McIntyre has written thousands of articles for 24/7 Wall St. He is an expert on corporate finance, the automotive industry, media companies and international finance. He has edited articles on national demographics, sports, personal income and travel.

His work has been quoted or mentioned in The New York Times, The Wall Street Journal, Los Angeles Times, The Washington Post, NBC News, Time, The New Yorker, HuffPost USA Today, Business Insider, Yahoo, AOL, MarketWatch, The Atlantic, Bloomberg, New York Post, Chicago Tribune, Forbes, The Guardian and many other major publications. McIntyre has been a guest on CNBC, the BBC and television and radio stations across the country.
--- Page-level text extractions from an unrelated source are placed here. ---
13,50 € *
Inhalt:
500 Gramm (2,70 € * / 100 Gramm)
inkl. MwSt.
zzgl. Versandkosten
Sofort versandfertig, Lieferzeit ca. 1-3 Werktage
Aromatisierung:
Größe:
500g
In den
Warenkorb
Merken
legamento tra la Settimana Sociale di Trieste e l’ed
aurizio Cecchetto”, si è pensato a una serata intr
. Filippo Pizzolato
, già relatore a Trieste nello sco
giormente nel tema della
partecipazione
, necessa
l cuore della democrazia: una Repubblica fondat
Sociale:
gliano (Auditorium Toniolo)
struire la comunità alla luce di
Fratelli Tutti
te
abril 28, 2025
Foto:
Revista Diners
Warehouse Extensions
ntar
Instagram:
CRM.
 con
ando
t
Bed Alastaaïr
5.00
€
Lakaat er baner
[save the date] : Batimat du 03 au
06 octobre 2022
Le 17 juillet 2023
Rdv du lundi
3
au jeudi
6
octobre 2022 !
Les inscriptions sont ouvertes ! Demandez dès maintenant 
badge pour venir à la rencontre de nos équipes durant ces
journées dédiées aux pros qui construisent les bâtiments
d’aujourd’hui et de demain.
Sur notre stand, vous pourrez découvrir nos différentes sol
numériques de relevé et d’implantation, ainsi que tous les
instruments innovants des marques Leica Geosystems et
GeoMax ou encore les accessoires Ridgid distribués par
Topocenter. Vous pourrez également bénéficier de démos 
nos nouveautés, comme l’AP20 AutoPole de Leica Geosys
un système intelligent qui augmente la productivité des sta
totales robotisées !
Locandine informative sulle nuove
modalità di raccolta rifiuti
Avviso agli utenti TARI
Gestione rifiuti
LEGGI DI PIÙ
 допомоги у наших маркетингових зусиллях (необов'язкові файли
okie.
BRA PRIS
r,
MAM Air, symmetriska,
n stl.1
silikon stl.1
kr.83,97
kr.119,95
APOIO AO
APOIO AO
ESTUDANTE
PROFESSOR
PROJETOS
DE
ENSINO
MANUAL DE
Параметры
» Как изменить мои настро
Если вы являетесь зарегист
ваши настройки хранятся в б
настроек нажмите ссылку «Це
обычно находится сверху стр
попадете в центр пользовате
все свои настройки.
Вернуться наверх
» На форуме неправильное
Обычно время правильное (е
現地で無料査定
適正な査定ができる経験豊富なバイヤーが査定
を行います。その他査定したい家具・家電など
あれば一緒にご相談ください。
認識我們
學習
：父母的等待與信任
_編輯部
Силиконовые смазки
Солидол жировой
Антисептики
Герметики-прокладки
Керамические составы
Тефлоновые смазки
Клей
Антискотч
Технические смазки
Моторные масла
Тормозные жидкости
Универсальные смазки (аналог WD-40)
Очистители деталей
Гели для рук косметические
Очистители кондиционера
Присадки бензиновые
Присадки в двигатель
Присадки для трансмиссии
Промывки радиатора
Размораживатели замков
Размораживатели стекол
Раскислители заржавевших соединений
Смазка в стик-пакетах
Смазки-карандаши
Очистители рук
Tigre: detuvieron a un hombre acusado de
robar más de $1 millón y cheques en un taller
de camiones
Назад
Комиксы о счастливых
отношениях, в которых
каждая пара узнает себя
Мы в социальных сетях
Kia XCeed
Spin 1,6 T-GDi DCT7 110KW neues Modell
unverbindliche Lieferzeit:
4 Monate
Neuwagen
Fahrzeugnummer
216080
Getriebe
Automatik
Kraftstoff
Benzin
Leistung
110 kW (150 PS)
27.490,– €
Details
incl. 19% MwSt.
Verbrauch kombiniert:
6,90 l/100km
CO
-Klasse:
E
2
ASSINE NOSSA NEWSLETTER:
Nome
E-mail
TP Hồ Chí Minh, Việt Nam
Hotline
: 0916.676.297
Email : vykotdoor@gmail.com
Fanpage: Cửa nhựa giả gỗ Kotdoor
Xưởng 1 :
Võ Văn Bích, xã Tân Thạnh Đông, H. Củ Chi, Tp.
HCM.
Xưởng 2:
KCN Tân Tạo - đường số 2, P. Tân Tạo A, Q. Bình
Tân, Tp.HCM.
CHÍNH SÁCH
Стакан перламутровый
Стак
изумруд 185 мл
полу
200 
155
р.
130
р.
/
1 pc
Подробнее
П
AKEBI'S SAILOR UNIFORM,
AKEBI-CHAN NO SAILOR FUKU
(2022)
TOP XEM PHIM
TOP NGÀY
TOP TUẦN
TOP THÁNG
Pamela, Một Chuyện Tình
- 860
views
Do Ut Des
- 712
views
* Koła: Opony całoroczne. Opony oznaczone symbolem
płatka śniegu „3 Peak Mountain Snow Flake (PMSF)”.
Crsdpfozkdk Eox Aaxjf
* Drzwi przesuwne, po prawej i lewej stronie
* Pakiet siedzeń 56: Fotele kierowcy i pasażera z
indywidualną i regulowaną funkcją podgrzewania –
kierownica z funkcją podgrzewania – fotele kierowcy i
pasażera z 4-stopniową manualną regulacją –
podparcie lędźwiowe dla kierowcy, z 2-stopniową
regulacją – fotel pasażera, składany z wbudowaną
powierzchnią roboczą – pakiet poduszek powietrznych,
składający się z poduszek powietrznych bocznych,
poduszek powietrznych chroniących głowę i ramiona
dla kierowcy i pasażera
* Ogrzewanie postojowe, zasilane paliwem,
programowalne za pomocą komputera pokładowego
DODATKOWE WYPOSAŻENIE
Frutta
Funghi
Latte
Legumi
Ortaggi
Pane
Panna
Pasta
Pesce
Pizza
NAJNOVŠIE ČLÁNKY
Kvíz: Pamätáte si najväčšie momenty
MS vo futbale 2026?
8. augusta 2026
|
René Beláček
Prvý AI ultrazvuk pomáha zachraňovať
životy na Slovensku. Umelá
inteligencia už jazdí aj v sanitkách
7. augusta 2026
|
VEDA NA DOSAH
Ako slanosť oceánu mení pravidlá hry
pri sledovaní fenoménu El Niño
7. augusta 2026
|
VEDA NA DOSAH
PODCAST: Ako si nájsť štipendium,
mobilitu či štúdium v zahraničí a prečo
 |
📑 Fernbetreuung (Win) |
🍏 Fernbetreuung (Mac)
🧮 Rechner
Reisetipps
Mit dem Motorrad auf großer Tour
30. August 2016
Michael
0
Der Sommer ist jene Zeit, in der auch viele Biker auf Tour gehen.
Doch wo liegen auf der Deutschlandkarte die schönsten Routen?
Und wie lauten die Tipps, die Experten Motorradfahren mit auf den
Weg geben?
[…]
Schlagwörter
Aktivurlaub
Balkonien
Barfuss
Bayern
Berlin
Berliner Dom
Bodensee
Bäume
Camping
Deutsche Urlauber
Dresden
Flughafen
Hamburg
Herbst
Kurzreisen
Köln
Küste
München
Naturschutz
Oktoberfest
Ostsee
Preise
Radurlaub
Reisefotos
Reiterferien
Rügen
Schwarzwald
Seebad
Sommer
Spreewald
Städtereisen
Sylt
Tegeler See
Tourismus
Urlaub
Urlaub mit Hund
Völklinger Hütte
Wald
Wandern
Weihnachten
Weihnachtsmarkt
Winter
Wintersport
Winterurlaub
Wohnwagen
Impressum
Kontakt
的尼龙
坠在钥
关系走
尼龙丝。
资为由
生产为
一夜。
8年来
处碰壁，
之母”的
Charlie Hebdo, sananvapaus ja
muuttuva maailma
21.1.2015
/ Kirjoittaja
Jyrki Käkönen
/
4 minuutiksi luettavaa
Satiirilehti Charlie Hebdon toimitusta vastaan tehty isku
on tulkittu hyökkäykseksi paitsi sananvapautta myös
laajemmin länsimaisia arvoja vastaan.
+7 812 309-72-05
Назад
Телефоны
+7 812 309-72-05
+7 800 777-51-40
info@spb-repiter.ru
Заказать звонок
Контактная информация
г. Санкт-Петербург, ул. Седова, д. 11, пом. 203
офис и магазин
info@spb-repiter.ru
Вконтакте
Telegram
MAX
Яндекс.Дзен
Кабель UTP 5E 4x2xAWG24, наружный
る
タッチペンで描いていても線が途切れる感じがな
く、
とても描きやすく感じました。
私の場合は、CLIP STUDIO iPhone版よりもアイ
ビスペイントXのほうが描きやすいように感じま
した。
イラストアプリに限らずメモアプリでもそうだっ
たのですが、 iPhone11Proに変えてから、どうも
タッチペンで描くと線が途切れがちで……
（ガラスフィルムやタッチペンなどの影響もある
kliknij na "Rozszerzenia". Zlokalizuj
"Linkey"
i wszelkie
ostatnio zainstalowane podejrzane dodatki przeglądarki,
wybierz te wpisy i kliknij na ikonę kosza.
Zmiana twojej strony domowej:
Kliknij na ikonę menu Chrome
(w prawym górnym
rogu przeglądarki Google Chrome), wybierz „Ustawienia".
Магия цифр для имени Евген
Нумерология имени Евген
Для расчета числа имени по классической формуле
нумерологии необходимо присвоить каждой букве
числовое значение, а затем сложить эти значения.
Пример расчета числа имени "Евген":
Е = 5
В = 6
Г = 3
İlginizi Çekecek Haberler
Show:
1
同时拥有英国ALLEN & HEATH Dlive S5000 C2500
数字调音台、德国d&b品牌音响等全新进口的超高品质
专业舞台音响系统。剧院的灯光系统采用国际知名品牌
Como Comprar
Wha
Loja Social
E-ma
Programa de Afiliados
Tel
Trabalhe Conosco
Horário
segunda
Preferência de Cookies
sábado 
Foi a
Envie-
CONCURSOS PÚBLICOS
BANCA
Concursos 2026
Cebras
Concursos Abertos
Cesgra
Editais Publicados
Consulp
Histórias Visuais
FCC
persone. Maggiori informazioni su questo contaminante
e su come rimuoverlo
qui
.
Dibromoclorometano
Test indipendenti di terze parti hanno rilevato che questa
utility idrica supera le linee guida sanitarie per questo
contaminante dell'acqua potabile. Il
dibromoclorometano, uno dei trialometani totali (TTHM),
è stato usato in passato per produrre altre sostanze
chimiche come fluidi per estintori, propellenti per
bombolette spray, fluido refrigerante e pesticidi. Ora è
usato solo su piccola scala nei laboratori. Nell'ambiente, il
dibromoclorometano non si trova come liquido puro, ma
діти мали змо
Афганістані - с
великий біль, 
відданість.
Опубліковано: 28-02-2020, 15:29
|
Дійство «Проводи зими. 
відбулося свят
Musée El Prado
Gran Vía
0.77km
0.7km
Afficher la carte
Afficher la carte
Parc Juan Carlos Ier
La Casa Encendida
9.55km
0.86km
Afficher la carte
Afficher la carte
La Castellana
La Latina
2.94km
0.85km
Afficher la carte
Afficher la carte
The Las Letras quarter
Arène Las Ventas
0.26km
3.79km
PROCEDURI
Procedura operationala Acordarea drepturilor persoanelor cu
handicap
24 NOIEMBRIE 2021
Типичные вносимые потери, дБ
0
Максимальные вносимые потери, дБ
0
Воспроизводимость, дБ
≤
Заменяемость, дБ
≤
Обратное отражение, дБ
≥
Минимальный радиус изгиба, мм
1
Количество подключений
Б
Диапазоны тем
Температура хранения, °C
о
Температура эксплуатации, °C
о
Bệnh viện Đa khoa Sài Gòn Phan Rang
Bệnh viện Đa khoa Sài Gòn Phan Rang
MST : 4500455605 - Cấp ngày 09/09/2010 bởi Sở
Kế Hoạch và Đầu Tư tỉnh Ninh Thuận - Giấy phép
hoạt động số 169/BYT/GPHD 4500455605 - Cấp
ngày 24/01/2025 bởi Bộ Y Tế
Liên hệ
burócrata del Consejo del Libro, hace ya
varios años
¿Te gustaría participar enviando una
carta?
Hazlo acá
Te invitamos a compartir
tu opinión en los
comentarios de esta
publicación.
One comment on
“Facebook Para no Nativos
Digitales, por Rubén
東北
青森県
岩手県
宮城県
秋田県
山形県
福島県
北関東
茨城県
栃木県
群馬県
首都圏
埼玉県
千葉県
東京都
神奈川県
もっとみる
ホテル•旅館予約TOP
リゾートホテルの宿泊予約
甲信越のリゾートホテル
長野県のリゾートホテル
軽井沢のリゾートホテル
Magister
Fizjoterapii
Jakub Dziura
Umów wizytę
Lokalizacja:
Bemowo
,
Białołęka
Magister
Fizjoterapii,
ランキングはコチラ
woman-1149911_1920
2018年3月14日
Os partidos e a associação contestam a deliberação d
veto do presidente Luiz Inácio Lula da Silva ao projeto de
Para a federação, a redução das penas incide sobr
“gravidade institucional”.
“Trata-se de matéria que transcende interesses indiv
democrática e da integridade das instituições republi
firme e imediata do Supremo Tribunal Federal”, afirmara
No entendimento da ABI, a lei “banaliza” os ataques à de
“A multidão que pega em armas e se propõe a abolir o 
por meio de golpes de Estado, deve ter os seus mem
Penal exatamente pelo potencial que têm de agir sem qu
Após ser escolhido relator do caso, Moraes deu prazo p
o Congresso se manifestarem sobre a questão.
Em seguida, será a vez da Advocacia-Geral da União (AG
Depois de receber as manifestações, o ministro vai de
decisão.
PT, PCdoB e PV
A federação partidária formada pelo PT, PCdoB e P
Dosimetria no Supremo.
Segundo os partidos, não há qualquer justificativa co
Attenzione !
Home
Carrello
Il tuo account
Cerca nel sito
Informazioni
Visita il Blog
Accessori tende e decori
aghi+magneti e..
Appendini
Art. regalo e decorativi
A magna cum laude graduate of Harvard College, McIntyre also was president of The Harvard Advocate. Founded in 1866, the Advocate is the oldest college publication in the United States.

TheStreet.com, Comps.com and Edgar Online are some of the public companies for which McIntyre served on the board of directors. He was a Vicinity Corporation board member when the company was sold to Microsoft in 2002. He served on the audit committees of some of these companies.

McIntyre has been the CEO of FutureSource, a provider of trading terminals and news to commodities and futures traders. He was president of Switchboard, the online phone directory company. He served as chairman and CEO of On2 Technologies, the video compression company that provided video compression software for Adobe’s Flash. Google bought On2 in 2009.